◆ Work to complete ◆
Pick out all lines with the word "Stadt" from the records that follow.

◆ Provided data ◆
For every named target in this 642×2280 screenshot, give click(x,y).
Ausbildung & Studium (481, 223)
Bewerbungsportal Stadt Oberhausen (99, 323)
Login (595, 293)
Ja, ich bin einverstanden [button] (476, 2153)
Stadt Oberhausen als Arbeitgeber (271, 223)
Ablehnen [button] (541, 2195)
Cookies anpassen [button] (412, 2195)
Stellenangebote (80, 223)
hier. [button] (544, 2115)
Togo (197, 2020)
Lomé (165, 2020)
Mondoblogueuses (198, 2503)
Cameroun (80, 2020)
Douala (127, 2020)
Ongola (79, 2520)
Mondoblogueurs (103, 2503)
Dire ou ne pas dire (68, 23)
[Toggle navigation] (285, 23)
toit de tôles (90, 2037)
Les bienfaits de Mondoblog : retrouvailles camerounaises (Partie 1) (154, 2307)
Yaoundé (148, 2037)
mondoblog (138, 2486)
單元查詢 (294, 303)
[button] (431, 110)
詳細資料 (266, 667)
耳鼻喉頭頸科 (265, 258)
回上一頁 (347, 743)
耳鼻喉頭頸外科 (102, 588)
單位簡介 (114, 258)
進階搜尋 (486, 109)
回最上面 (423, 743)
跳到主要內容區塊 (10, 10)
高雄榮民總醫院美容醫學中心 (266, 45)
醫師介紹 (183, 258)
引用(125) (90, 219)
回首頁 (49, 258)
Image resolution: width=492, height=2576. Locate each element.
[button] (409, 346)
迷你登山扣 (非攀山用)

◆ Solution for this task ◆
Bewerbungsportal Stadt Oberhausen (99, 323)
Stadt Oberhausen als Arbeitgeber (271, 223)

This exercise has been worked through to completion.